» YOUR TASK:
The output should be every line below that includes the word "fraco".

═══ RECORDS SUPPLIED

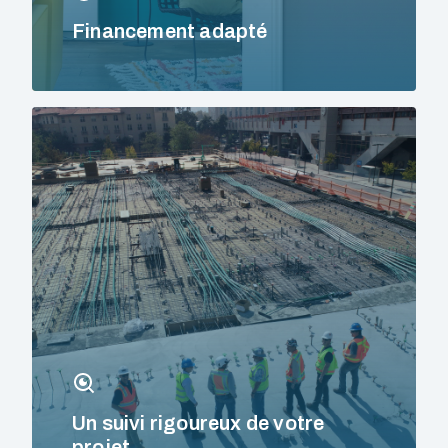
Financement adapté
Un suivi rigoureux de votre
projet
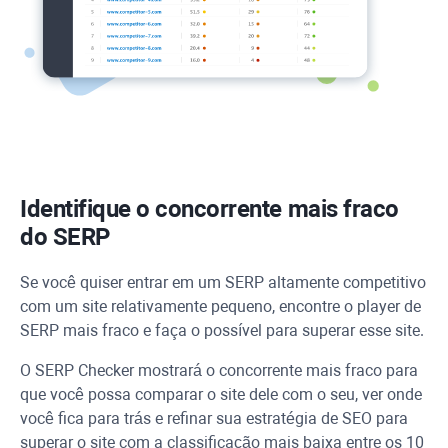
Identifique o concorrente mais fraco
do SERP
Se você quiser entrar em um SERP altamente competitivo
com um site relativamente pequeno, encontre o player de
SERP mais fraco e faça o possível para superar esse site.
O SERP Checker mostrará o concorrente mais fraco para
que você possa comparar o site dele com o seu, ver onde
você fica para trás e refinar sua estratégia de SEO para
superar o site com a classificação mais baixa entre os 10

══════

» YOUR SOLUTION:
Identifique o concorrente mais fraco
SERP mais fraco e faça o possível para superar esse site.
O SERP Checker mostrará o concorrente mais fraco para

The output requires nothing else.